Publié le 25/05/2018




Le Bangladesh est le pays du Sud-Est asiatique qui compte le plus de mariages d’enfants. Une nouvelle campagne a été lancée en 2017, suite à un partenariat entre le gouvernement et l’ONG Plan International, afin de lancer une application smartphone pour lutter contre le phénomène. Celle-ci a été testée dans le district de Kurigram, dans le nord du pays, particulièrement touché. Si la tentative est saluée par beaucoup, certains activistes restent sceptiques quant à son efficacité contre les mariages précoces. Pour Rita Roselin Costa, qui intervient auprès de la conférence épiscopale bangladaise, il faut changer les mentalités.

Quand Roxana Parveen, a surpris ses parents, l’année dernière, en train de parler de projets de mariage, la première chose à laquelle elle a pensé fut combien deux de ses amies étaient malheureuses, depuis qu’elles ont été mariées avant l’âge de seize ans. « Personne ne leur a demandé leur avis, et maintenant, elles souffrent beaucoup », confie cette musulmane de 15 ans du district de Kurigram, dans le nord du Bangladesh. En entendant ses parents parler de possibles prétendants, Roxana a commencé à paniquer, de peur qu’elle connaisse le même sort que celui de ses camarades : la fin de ses études et de toute idée de carrière, et tous ses rêves supprimés avant l’heure… Ou même, si elle était particulièrement malchanceuse, le viol conjugal (ignoré par la loi), les violences domestiques, et une ou plusieurs grossesses forcées. « Elles ont dû quitter l’école, et aujourd’hui, je ne peux pas les voir parce qu’elles doivent s’occuper de leurs familles », ajoute Roxana, dont la grande sœur, mariée à l’âge de 14 ans, est déjà mère de deux enfants à 17 ans.
« Elles voulaient faire des études comme moi, mais malheureusement, maintenant c’est impossible. » Après avoir parlé de ses inquiétudes à l’un de ses professeurs à l’école, celui-ci lui l’a assuré que la loi protège les enfants contre les mariages précoces. Les mariages forcés de mineurs sont en effet punis par la loi au Bangaldesh. Son professeur a décidé d’intervenir auprès de ses parents. « Quand ils se sont rendu compte des risques et des conséquences que cela pouvait avoir pour moi, ils m’ont dit qu’ils allaient renoncer à ce projet jusqu’à ce que je finisse mes études. » L’histoire de Roxana et celle de ses amies sont fréquentes, dans ce pays pauvre du Sud-Est asiatique, où une fille sur cinq est mariée avant ses 15 ans – il s’agit du taux de mariages précoces le plus important en Asie.
En tout, 59 % des Bangladaises se marient avant 18 ans, selon le groupe Girls Not Brides (GNB), qui affirme qu’il s’agit du sixième pays au monde touché par le fléau. En 2017, le gouvernement a voté une loi contre les mariages précoces (le Child Marriage Restraint Bill), une version amendée d’une loi héritée de la période coloniale britannique. Malgré tout, le problème est encore loin d’être résolu. Cette loi établit la majorité des hommes à 21 ans, et celle des filles à 18 ans. Ceux qui marient leurs enfants de force avant leur majorité sont hors-la-loi et risquent des peines de prison pouvant aller jusqu’à deux ans, et une amende de 100 000 takas bangladais (1 022 euros). Mais la loi est controversée, car elle autorise des exceptions, appelées « cas particuliers ». Par exemple, quand le mariage en question serait « dans l’intérêt » de la mineure. Les catastrophes naturelles, la pauvreté, les violences domestiques et le manque de rigueur de la loi contribuent également à ce taux élevé, en particulier dans les régions rurales éloignées.

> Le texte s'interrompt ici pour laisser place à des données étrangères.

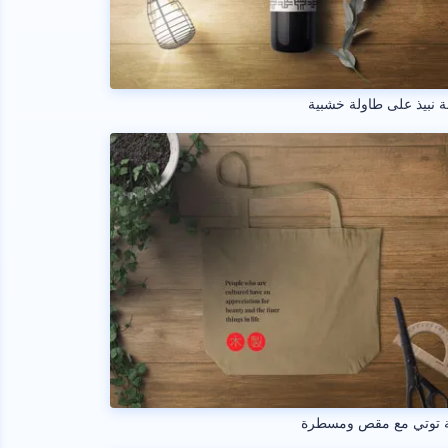
 نبيذ على طاولة خشبية
ة توتي مع مقص ومسطرة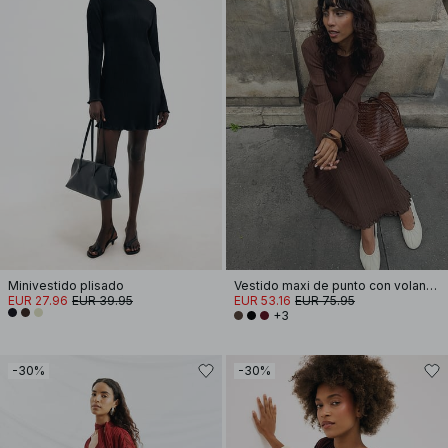
Minivestido plisado
Vestido maxi de punto con volantes y cuello redondo
EUR 27.96
EUR 39.95
EUR 53.16
EUR 75.95
+3
-30%
-30%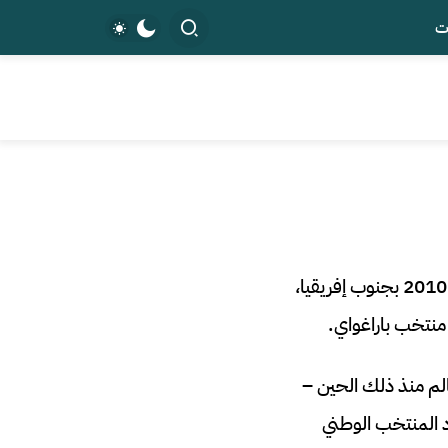
ت
بعد خمسة عشر عامًا من لفت عارضة الأزياء لاريسا ريكيلمي أنظار الجماهير في كأس العالم 2010 بجنوب إفريقيا،
 منتخب باراغواي.
لم منذ ذلك الحين –
د المنتخب الوطني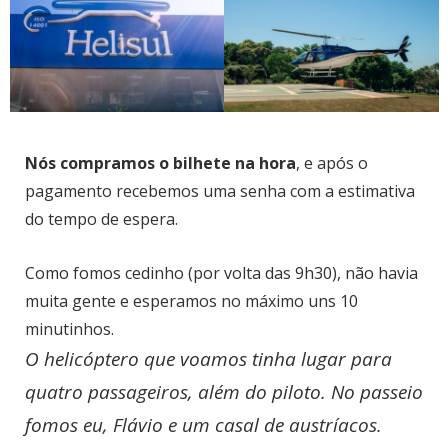
Nós compramos o bilhete na hora
, e após o
pagamento recebemos uma senha com a estimativa
do tempo de espera.
Como fomos cedinho (por volta das 9h30), não havia
muita gente e esperamos no máximo uns 10
minutinhos.
O helicóptero que voamos tinha lugar para
quatro passageiros, além do piloto. No passeio
fomos eu, Flávio e um casal de austríacos.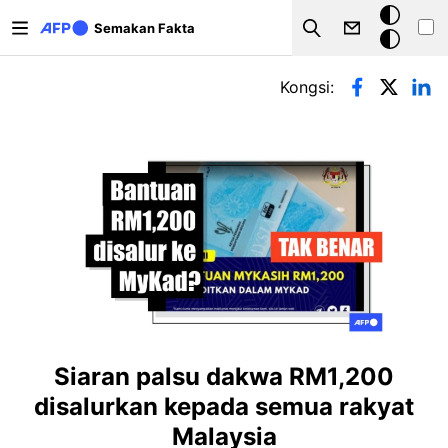
Langkau ke kandungan utama
Mod
Semakan Fakta
Search
gelap
Tab-tab utama
Kongsi:
Siaran palsu dakwa RM1,200
disalurkan kepada semua rakyat
Malaysia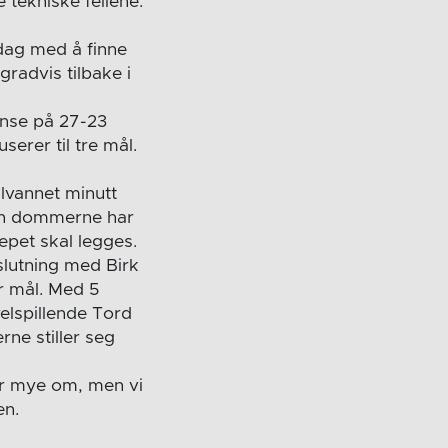
 tekniske feilene.
 dag med å finne
radvis tilbake i
anse på 27-23
serer til tre mål.
alvannet minutt
men dommerne har
repet skal legges.
slutning med Birk
or mål. Med 5
velspillende Tord
rne stiller seg
or mye om, men vi
en.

Une application révolutionnaire

Afin de lutter contre ces pratiques, le gouvernement s’est associé avec l’ONG Plan International, une organisation de solidarité internationale qui intervient dans les pays pauvres afin de faire progresser les droits des enfants. Ensemble, ils ont imaginé une application smartphone appelée « Game Changer » (Nouvelle Donne), qui permet de vérifier l’âge des mariés grâce à une base de données en ligne. L’application a été lancée dans l’espoir que davantage de jeunes femmes puissent travailler et vivre leurs rêves, et échapper à une vie de servitude. L’application est testée dans le district de Kurigram, où le taux de mariages précoces est particulièrement élevé, selon Soumya Guha, directeur adjoint de Plan International Bangladesh. « Dans cette région, deux filles sur trois sont mariées avant 18 ans, et la tendance ne baisse pas, malgré tous les efforts », regrette Soumya. « Environ 100 000 personnes utilisent déjà l’application, qui nous a permis de repérer et empêcher environ 3 500 mariages précoces. Nous espérons que les choses puissent changer avec le temps, et nous allons continuer à nous battre pour cela. »
Shamsur Alam, un imam de Kurigram, a salué la mise en place de la nouvelle application. « Je l’utilise depuis des mois, et j’ai ainsi pu empêcher les mariages d’au moins quatre filles mineures », confie Shamsur. « J’ai fait comprendre aux parents que ces mariages se feraient au détriment de leurs filles, et ils sont revenus sur leur décision. Aujourd’hui, les gens commencent à prendre conscience des risques peu à peu. » Magfurul Hasan, membre du gouvernement du district de Kurigram, partage ces sentiments. « Je trouve que cette application fonctionne très bien dans les communautés pauvres, et j’espère qu’un jour, elle pourra jouer un plus grand rôle contre les mariages précoces », ajoute-t-il. « Je me souviens l’avoir utilisée afin d’annuler un mariage, car le certificat de mariage de l’épouse avait été falsifié. Nous avons arrêté les parents. » Plan International voudrait rendre l’application accessible dans tout le pays d’ici un an.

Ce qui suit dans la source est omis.